The Delta II launch vehicle from bottom to top is 125 feet
and some of the
configurations it can launch, the equivalent of a suburban-class utility vehicle
with a
trailer and a 25-foot boat behind it. That’s roughly 10,000 pounds. It could
launch
that to a low Earth orbit, which is roughly 600 kilometers. This particular
vehicle here
is a two-stage vehicle that’s used for Swift. The Delta can be a three-stage
vehicle,
but for this particular mission we are using a two stage.
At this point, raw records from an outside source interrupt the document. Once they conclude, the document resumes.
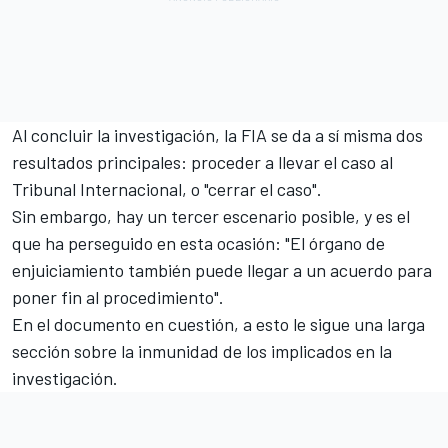
Al concluir la investigación, la FIA se da a sí misma dos
resultados principales: proceder a llevar el caso al
Tribunal Internacional, o "cerrar el caso".
Sin embargo, hay un tercer escenario posible, y es el
que ha perseguido en esta ocasión: "El órgano de
enjuiciamiento también puede llegar a un acuerdo para
poner fin al procedimiento".
En el documento en cuestión, a esto le sigue una larga
sección sobre la inmunidad de los implicados en la
investigación.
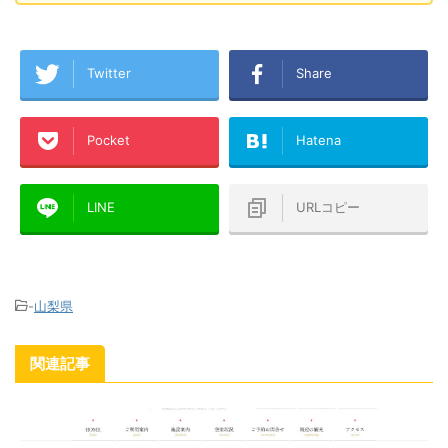
Twitter
Share
Pocket
Hatena
LINE
URLコピー
-
山梨県
関連記事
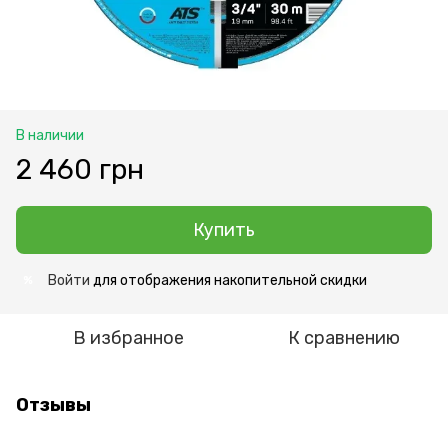
В наличии
2 460 грн
Купить
Войти
для отображения накопительной скидки
%
В избранное
К сравнению
Отзывы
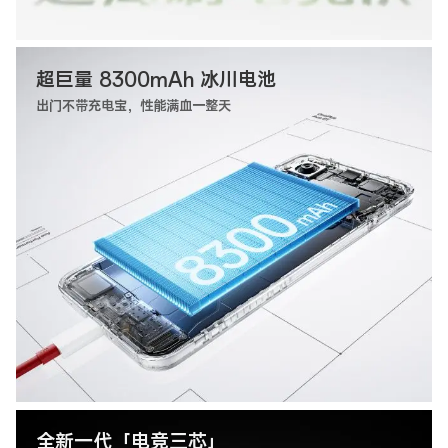
超巨量 8300mAh 冰川电池
出门不带充电宝，性能满血一整天
全新一代「电竞三芯」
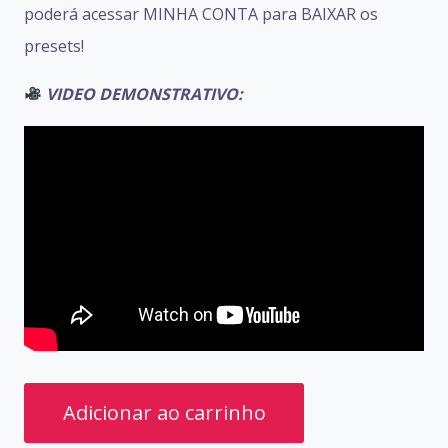
poderá acessar MINHA CONTA para BAIXAR os
presets!
VIDEO DEMONSTRATIVO:
PRESETS
Adicionar ao carrinho
BOSS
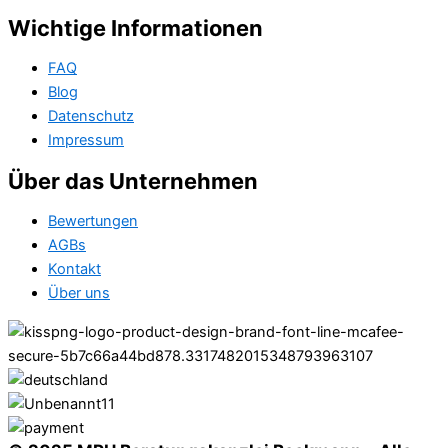
Wichtige Informationen
FAQ
Blog
Datenschutz
Impressum
Über das Unternehmen
Bewertungen
AGBs
Kontakt
Über uns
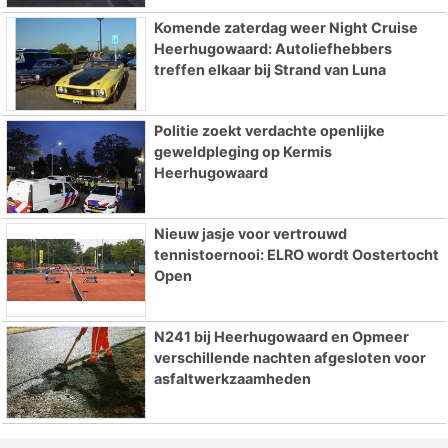
Komende zaterdag weer Night Cruise
Heerhugowaard: Autoliefhebbers
treffen elkaar bij Strand van Luna
Politie zoekt verdachte openlijke
geweldpleging op Kermis
Heerhugowaard
Nieuw jasje voor vertrouwd
tennistoernooi: ELRO wordt Oostertocht
Open
N241 bij Heerhugowaard en Opmeer
verschillende nachten afgesloten voor
asfaltwerkzaamheden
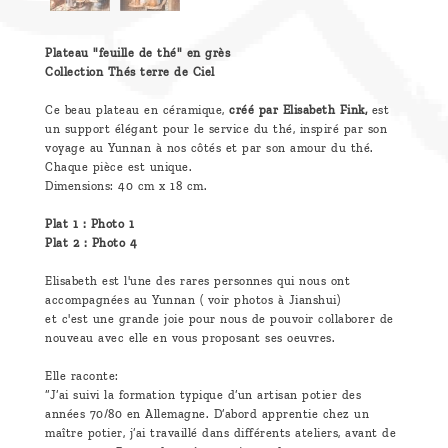
Plateau "feuille de thé" en grès
Collection Thés terre de Ciel
Ce beau plateau en céramique,
créé par Elisabeth Fink,
est
un support élégant pour le service du thé, inspiré par son
voyage au Yunnan à nos côtés et par son amour du thé.
Chaque pièce est unique.
Dimensions: 40 cm x 18 cm.
Plat 1 : Photo 1
Plat 2 : Photo 4
Elisabeth est l'une des rares personnes qui nous ont
accompagnées au Yunnan ( voir photos à Jianshui)
et c'est une grande joie pour nous de pouvoir collaborer de
nouveau avec elle en vous proposant ses oeuvres.
Elle raconte:
“J’ai suivi la formation typique d’un artisan potier des
années 70/80 en Allemagne. D’abord apprentie chez un
maître potier, j’ai travaillé dans différents ateliers, avant de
And what that consists
of is
the first stage, if you look from the base up, you’ll see that blue-teal rocket
and you’ll
see the white solid rocket motor around it. That’s what we consider the first
stage
booster. Up on top and into the white enclosure and residing with the teal rocket
is
the second stage.
The second stage on the Delta II vehicle is a hypergolic
-
hypergolic engine. In other words, it uses two fuels: an Aerozine-50 and a Nitrogen
Peroxide. When those two chemicals mix, there is a spontaneous reaction and
that’s what we use for moving the second stage along as its power source. The
booster, the teal part, is built in Deacatur, Alabama, and is brought here
approximately six months out from launch and is checked out here in a facility
called
Dempco. Boosters then go from there to either the pads or out to Vandenberg
for
launches out there. Right now, NASA is on contract with Boeing for them to provide
us 19 additional launches on the Delta II. This vehicle is extremely reliable.
This is
really the workhorse of the NASA space science missions and the mission to explore
the universe.
Any mission that goes outside of our atmosphere here and
our orbit
leaves from this pad. Its inception came out of 1960. That’s the first launch
of that
vehicle. Forty-four years later and we’ll still launching variations of that
vehicle. So,
it’s hard to predict where this is going, but something is right when we have
done this
for 44 years. This pad behind me can also handle, is the only one that can handle,
the Delta Lights. In other words, the Delta’s with less number of solid rocket
boosters.
The Delta II can use both pads, both Pad A and Pad B, in
the standard
configuration, which is nine solids. Pad A can handle three solids, four solids,
and
the nine solid vehicle. The other pad can use the nine solid vehicle
and the heavy
vehicle and it was also designed to launch the Delta III. At the base
we have what is
called the launch mound, which is where the rocket is standing up on
and then the
structure that you see around it is the missile service tower, the MST.
And then you
see another structure buried under it which is the fixed umbilical tower,
which is there
after we roll that MST back for launch. We can’t launch through a big grating
and
scaffolding, so we actually move that structure a couple of hundred feet to the
west.
And there is one tower that remains there and that holds the umbilicals.
The
reflecting pond is actually a pond to hold the deluge water that we use to cool
the pad
and the surface of the pad while we launch. While I’d like to say that things
get
moving here about 30 days out, the spacecraft arrives roughly 10 days out from
launch. And you’ll see that it gets transitioned up using a crane and gets moved
into
that white enclosure you see up towards the top of the rocket and the top of
the
missile service tower there.
On launch day, what you’ll see is a really good-looking,
blue-teal rocket with the three solid rocket motors. There's all kind of preparations
that go into effect in the last 12 hours and that’s when everything starts to
be
secured. Everything starts to be moved out here and fastened down. The ordinance
devices, or the explosive devices, are armed. We get our fuel farms ready for
transfer
of fuel and the liquid oxygen. And launch day it’s very exciting.